Avid gamers don’t expect every new title on shelves to have an elaborate, intimate storyline with both compelling narrative and empathetic characters. More often than not, games spend wasted time going into narrative about how robots came to take over the planet. We don’t need to be told this, probably because every movie made from this storyline has the same fucking plot. It’s just that Terminator landed Arnold Schwarzenegger, so we default to that story.
Most of us who played through the earlier Final Fantasy games fell in love with the Shinra backdrop to the Cloud front story. We became unconsciously addicted to 8- and 16-bit soundtracks that hovered around five basic notes. The naive simplicity to the end product was astonishing: a culture that worshipped linear movement and the imagination of sound.

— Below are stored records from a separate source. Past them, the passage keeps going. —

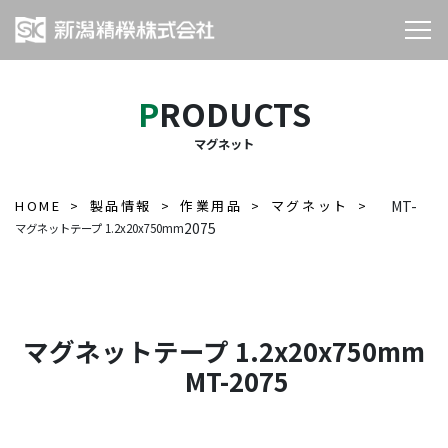
PRODUCTS
マグネット
HOME
製品情報
作業用品
マグネット
MT-
2075
マグネットテープ 1.2x20x750mm
マグネットテープ 1.2x20x750mm
MT-2075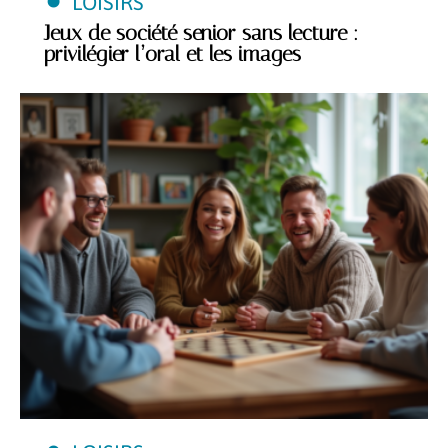
LOISIRS
Jeux de société senior sans lecture :
privilégier l’oral et les images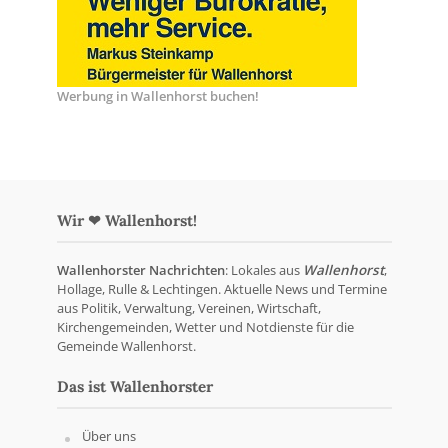
Werbung in Wallenhorst buchen!
Wir ❤ Wallenhorst!
Wallenhorster Nachrichten
: Lokales aus
Wallenhorst
,
Hollage, Rulle & Lechtingen. Aktuelle News und Termine
aus Politik, Verwaltung, Vereinen, Wirtschaft,
Kirchengemeinden, Wetter und Notdienste für die
Gemeinde Wallenhorst.
Das ist Wallenhorster
Über uns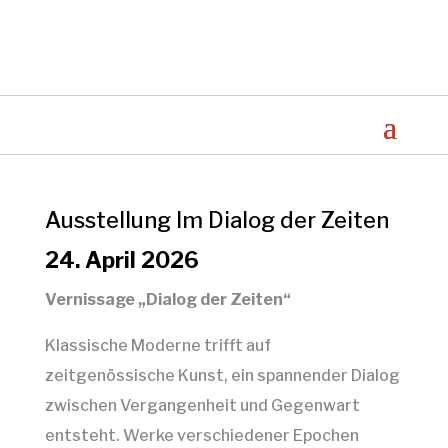
Ausstellung Im Dialog der Zeiten
24. April 2026
Vernissage „Dialog der Zeiten“
Klassische Moderne trifft auf
zeitgenössische Kunst, ein spannender Dialog
zwischen Vergangenheit und Gegenwart
entsteht. Werke verschiedener Epochen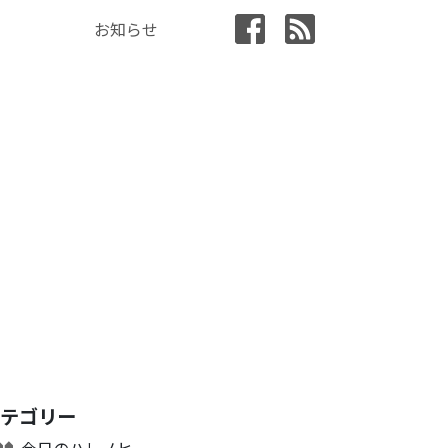
お知らせ
カテゴリー
今日のハレノヒ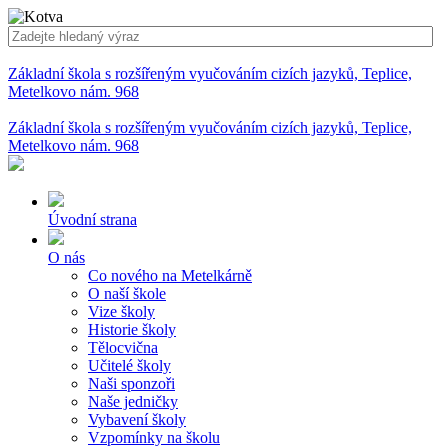
Základní škola s rozšířeným vyučováním cizích jazyků, Teplice,
Metelkovo nám. 968
Základní škola s rozšířeným vyučováním cizích jazyků, Teplice,
Metelkovo nám. 968
Úvodní strana
O nás
Co nového na Metelkárně
O naší škole
Vize školy
Historie školy
Tělocvična
Učitelé školy
Naši sponzoři
Naše jedničky
Vybavení školy
Vzpomínky na školu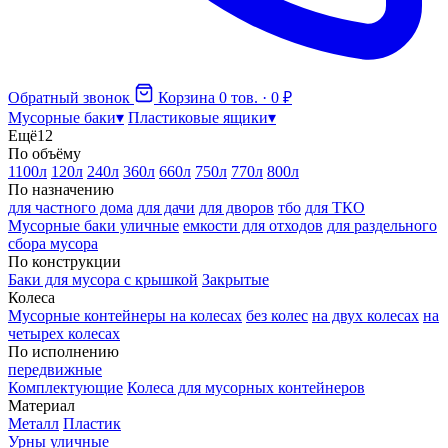
Обратный звонок
Корзина
0 тов. · 0 ₽
Мусорные баки
▾
Пластиковые ящики
▾
Ещё
12
По объёму
1100л
120л
240л
360л
660л
750л
770л
800л
По назначению
для частного дома
для дачи
для дворов
тбо
для ТКО
Мусорные баки уличные
емкости для отходов
для раздельного
сбора мусора
По конструкции
Баки для мусора с крышкой
Закрытые
Колеса
Мусорные контейнеры на колесах
без колес
на двух колесах
на
четырех колесах
По исполнению
передвижные
Комплектующие
Колеса для мусорных контейнеров
Материал
Металл
Пластик
Урны уличные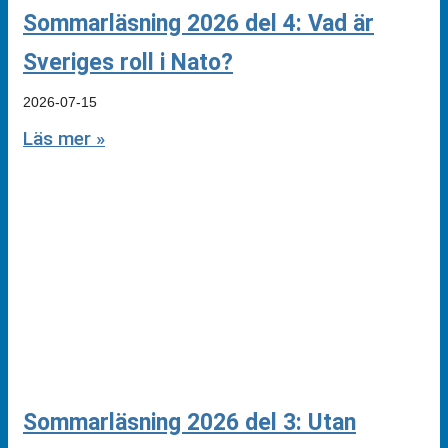
Sommarläsning 2026 del 4: Vad är
Sveriges roll i Nato?
2026-07-15
Läs mer »
Sommarläsning 2026 del 3: Utan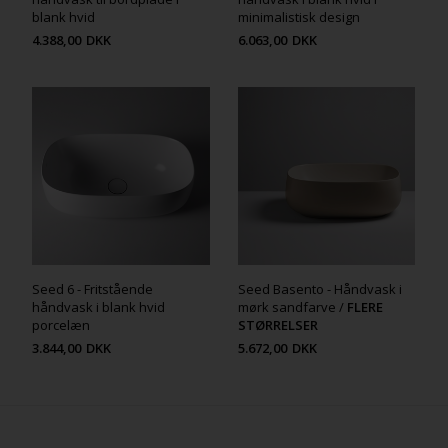
blank hvid
minimalistisk design
4.388,00
DKK
6.063,00
DKK
Seed 6 - Fritstående
Seed Basento - Håndvask i
håndvask i blank hvid
mørk sandfarve /
FLERE
porcelæn
STØRRELSER
3.844,00
DKK
5.672,00
DKK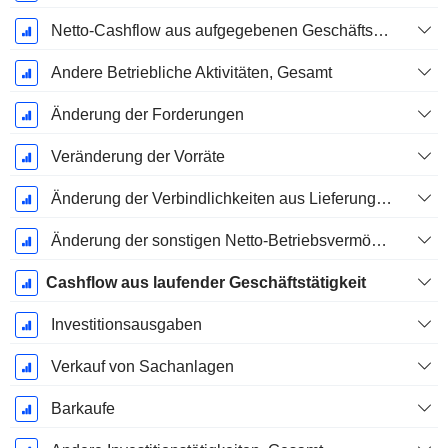
Netto-Cashflow aus aufgegebenen Geschäftsbereichen
Andere Betriebliche Aktivitäten, Gesamt
Änderung der Forderungen
Veränderung der Vorräte
Änderung der Verbindlichkeiten aus Lieferungen und Leistungen
Änderung der sonstigen Netto-Betriebsvermögen
Cashflow aus laufender Geschäftstätigkeit
Investitionsausgaben
Verkauf von Sachanlagen
Barkaufe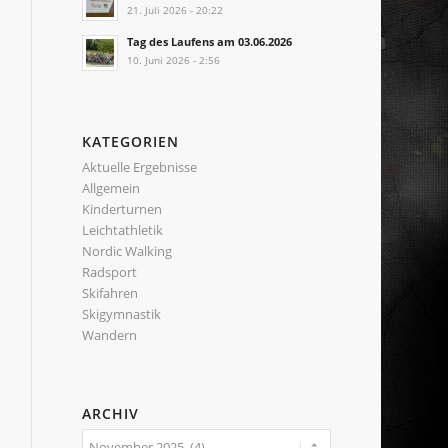
21. Juli 2026 - 20:22
Tag des Laufens am 03.06.2026
10. Juni 2026 - 2:56
KATEGORIEN
Aktuelle Ergebnisse
Allgemein
Kinderturnen
Leichtathletik
Nordic Walking
Radsport
Skifahren
Skigymnastik
Wandern
ARCHIV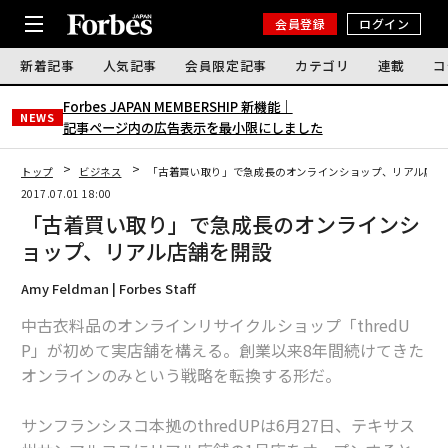
会員登録
ログイン
新着記事
人気記事
会員限定記事
カテゴリ
連載
コ
Forbes JAPAN MEMBERSHIP 新機能｜
NEWS
記事ページ内の広告表示を最小限にしました
トップ
ビジネス
「古着買い取り」で急成長のオンラインショップ、リアル店舗
2017.07.01 18:00
「古着買い取り」で急成長のオンラインシ
ョップ、リアル店舗を開設
Amy Feldman | Forbes Staff
中古衣料品のオンラインリサイクルショップ「thredU
P」が初めて実店舗を構える。創業以来8年間続けてきた
オンラインのみという戦略を転換する形だ。
サンフランシスコ本拠のthredUPは6月27日、テキサス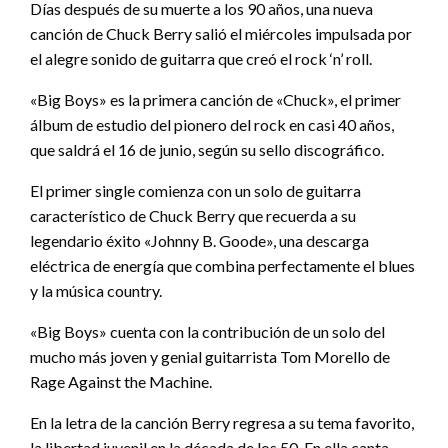
Días después de su muerte a los 90 años, una nueva
canción de Chuck Berry salió el miércoles impulsada por
el alegre sonido de guitarra que creó el rock ‘n’ roll.
«Big Boys» es la primera canción de «Chuck», el primer
álbum de estudio del pionero del rock en casi 40 años,
que saldrá el 16 de junio, según su sello discográfico.
El primer single comienza con un solo de guitarra
característico de Chuck Berry que recuerda a su
legendario éxito «Johnny B. Goode», una descarga
eléctrica de energía que combina perfectamente el blues
y la música country.
«Big Boys» cuenta con la contribución de un solo del
mucho más joven y genial guitarrista Tom Morello de
Rage Against the Machine.
En la letra de la canción Berry regresa a su tema favorito,
la libertad juvenil en la década de los 50. En ella canta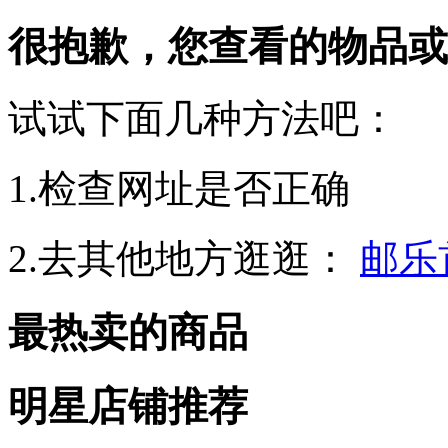
很抱歉，您查看的物品或
试试下面几种方法吧：
1.检查网址是否正确
2.去其他地方逛逛：
邮乐
最热卖的商品
明星店铺推荐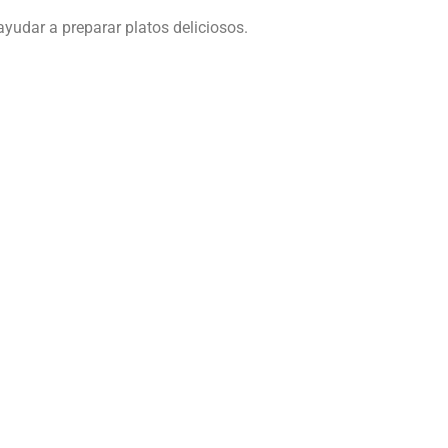
udar a preparar platos deliciosos.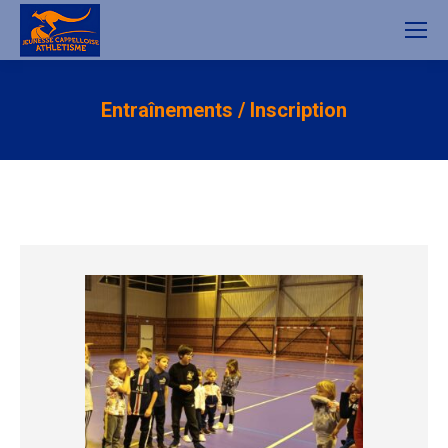
Entraînements / Inscription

Today’s games are tackling new obstacles; hence, they look and feel different. We have voice-overs instead of text, and straffing and duck-and-cover instead of turn-base or hack-and-slash. Graphics have evolved, and so have the characters and story. The evil ambiance of Shinra was wholly realistic at the time, but that time is over. Now, if a game is lacking motive, it classifies its driving force as destiny. This is why Final Fantasy XIII was a narrative disappointment. But the more blatant destiny is used as a driving force for a character’s motivation, the less sequels you get.
One of the reasons Final Fantasy has spawned so many side-stories, sequels, prequels, and spin-offs, is because there was always an excess of empathy for its characters with an absence of backstory. That, and the writing was excellent.
Compelling narrative in gaming is rare because it’s really fucking hard to pull off, let alone pull it off in a series. Millions of dollars are poured into the creation of these games, and I’m sure most companies would spend a little extra coin to bring in the better writers. Cross this problem with the fact that gaming is an interactive art, and we get many games that fall short of our expectations, and most times not for the lack of trying.
Believable narrative is the benchmark we set as an active audience, but we must temper this against the notion that it is a difficult art that changes with technology.